"Gostava de começar com uma citação de René Daumal. “Estou consciente de que não posso pensar. Sou um poeta.” Estas palavras têm alguma ressonância em si?
Ser poeta, como em qualquer vocação, é algo para o qual algumas pessoas parecem ter nascido. É uma missão ou é entendida como uma missão. Para mim, que sempre me relacionei com a poesia, lendo e escrevendo desde criança, sempre foi uma linguagem mística, secreta ou mesmo sagrada. É a este nível que penso na poesia.
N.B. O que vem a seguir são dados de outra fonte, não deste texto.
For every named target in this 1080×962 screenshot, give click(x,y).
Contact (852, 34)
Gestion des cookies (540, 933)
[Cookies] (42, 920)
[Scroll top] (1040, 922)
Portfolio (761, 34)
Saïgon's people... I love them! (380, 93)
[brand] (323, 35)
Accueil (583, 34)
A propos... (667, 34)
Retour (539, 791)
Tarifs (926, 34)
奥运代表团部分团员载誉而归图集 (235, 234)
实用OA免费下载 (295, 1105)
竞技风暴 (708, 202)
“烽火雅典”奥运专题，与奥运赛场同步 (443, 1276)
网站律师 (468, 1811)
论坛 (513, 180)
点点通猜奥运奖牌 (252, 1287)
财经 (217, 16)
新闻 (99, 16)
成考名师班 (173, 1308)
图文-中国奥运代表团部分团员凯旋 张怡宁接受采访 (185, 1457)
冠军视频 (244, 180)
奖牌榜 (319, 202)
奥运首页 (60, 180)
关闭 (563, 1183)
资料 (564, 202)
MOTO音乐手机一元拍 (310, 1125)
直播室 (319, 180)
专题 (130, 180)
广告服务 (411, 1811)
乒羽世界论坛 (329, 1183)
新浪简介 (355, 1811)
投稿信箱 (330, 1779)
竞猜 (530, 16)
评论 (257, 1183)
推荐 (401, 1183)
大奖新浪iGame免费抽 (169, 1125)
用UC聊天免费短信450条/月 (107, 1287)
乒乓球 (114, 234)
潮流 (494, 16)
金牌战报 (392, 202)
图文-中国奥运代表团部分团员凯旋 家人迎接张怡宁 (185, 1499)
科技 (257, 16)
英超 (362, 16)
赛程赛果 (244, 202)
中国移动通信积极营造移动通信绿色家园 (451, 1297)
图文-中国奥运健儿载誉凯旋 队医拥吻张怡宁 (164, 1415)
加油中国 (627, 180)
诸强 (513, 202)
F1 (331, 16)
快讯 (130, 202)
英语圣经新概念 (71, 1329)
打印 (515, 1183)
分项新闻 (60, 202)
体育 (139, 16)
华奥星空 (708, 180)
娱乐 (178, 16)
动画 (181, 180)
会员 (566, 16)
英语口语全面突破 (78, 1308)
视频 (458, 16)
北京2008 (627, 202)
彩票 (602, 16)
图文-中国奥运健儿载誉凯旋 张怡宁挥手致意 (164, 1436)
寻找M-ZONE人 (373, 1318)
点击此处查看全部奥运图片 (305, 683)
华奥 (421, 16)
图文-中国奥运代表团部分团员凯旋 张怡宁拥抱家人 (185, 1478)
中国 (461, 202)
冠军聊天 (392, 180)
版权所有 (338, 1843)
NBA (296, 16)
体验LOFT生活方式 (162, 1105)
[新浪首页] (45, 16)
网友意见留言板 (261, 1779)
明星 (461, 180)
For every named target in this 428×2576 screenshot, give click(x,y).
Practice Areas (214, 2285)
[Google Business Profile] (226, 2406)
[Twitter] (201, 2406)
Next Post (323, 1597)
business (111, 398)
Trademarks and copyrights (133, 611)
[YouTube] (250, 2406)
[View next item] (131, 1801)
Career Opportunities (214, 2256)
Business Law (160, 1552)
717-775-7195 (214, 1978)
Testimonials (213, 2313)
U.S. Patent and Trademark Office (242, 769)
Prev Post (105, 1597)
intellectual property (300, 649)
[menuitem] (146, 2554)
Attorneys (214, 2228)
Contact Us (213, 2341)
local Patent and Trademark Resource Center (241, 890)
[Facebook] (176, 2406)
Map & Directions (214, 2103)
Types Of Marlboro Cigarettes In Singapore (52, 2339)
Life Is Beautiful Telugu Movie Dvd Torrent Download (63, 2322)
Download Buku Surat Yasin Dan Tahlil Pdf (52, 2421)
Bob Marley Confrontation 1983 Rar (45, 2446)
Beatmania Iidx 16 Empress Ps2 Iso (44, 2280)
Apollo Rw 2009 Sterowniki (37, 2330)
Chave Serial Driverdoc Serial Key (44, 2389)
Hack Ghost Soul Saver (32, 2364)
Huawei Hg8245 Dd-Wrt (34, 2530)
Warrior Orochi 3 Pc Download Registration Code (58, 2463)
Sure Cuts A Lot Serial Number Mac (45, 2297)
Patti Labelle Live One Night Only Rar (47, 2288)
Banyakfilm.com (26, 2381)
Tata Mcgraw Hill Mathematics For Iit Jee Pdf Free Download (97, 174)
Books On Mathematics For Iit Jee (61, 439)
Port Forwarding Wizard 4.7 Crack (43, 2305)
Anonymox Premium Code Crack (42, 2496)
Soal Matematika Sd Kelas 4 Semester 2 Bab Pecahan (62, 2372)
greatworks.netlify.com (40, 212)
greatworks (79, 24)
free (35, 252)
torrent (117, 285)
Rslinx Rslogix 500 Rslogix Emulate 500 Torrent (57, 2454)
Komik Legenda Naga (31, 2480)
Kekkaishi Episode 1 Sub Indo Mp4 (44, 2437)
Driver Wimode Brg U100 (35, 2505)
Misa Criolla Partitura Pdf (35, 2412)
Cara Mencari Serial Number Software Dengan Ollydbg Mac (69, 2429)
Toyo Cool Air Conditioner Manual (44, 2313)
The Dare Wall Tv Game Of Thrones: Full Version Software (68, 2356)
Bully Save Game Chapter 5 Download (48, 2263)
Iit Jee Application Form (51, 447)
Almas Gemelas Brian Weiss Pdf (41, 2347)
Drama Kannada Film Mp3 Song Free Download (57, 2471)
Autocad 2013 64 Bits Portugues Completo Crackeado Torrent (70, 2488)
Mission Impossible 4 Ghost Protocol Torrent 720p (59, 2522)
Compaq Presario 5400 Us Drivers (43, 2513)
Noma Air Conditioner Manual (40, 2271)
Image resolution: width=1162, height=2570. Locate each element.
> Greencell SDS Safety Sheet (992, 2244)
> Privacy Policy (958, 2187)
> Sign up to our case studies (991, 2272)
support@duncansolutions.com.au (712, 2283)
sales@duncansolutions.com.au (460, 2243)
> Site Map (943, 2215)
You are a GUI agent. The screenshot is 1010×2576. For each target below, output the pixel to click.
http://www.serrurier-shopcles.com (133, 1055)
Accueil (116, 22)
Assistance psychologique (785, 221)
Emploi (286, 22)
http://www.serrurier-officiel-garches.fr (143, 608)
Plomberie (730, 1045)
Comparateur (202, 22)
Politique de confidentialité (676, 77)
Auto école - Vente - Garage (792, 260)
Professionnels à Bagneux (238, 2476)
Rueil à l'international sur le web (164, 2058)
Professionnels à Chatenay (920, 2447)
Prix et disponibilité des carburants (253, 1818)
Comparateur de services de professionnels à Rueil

Afirmar-se poeta é aceitar a responsabilidade de produzir um trabalho inspiracional para os outros; um trabalho que lhes dá as palavras que eles não encontraram por si próprios para as emoções e os sentimentos que têm. Pode-se pensar que é simples ser poeta, mas para mim é um trabalho maior. Nem sempre é lucrativo, e às vezes é difícil de entender, mas é um trabalho sério que tira muito de nós, nos faz tremer, e que exige a nossa consciência. Não se pode dizer “vou deixar de ser poeta”. É-se poeta. É-se guardião do jardim da linguagem sagrada e séria.
"Usa a palavra sagrada. Reza desde criança, e já escreveu que ficou muito feliz quando percebeu que podia compor as suas próprias orações. Pode-se dizer que para si a poesia é uma questão menos racional e mais espiritual?
A arte é sempre uma forma de rezar; ou é uma outra forma de nos expressarmos. Podemos expressar tantas coisas quando rezamos. Não penso que rezar seja uma forma de pedir coisas. Para mim a oração é um espaço de gratidão, porque a única coisa que podemos pedir é a força para enfrentar o que temos de enfrentar. O resto é gratidão. (…)"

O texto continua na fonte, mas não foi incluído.